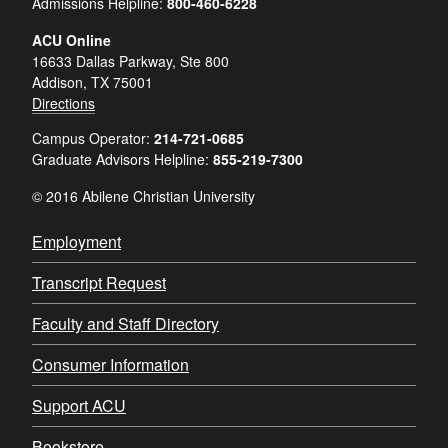
Admissions Helpline:
800-460-6228
ACU Online
16633 Dallas Parkway, Ste 800
Addison, TX 75001
Directions
Campus Operator:
214-721-0685
Graduate Advisors Helpline:
855-219-7300
© 2016 Abilene Christian University
Employment
Transcript Request
Faculty and Staff Directory
Consumer Information
Support ACU
Bookstore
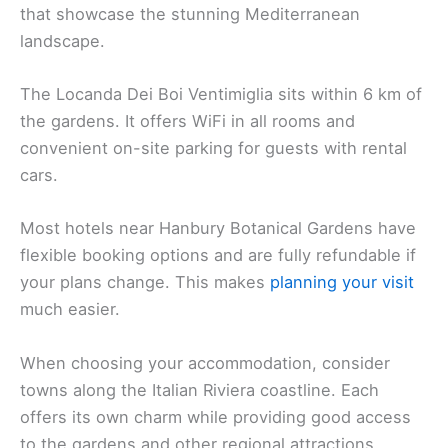
that showcase the stunning Mediterranean
landscape.
The Locanda Dei Boi Ventimiglia sits within 6 km of
the gardens. It offers WiFi in all rooms and
convenient on-site parking for guests with rental
cars.
Most hotels near Hanbury Botanical Gardens have
flexible booking options and are fully refundable if
your plans change. This makes
planning your visit
much easier.
When choosing your accommodation, consider
towns along the Italian Riviera coastline. Each
offers its own charm while providing good access
to the gardens and other regional attractions.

· · ·

Extract exactly the lines above from the line containing "Addison, TX 75001" through the last one, both ends included, but not the pictures.

Addison, TX 75001
Directions
Campus Operator:
214-721-0685
Graduate Advisors Helpline:
855-219-7300
© 2016 Abilene Christian University
Employment
Transcript Request
Faculty and Staff Directory
Consumer Information
Support ACU
Bookstore
that showcase the stunning Mediterranean
landscape.
The Locanda Dei Boi Ventimiglia sits within 6 km of
the gardens. It offers WiFi in all rooms and
convenient on-site parking for guests with rental
cars.
Most hotels near Hanbury Botanical Gardens have
flexible booking options and are fully refundable if
your plans change. This makes
planning your visit
much easier.
When choosing your accommodation, consider
towns along the Italian Riviera coastline. Each
offers its own charm while providing good access
to the gardens and other regional attractions.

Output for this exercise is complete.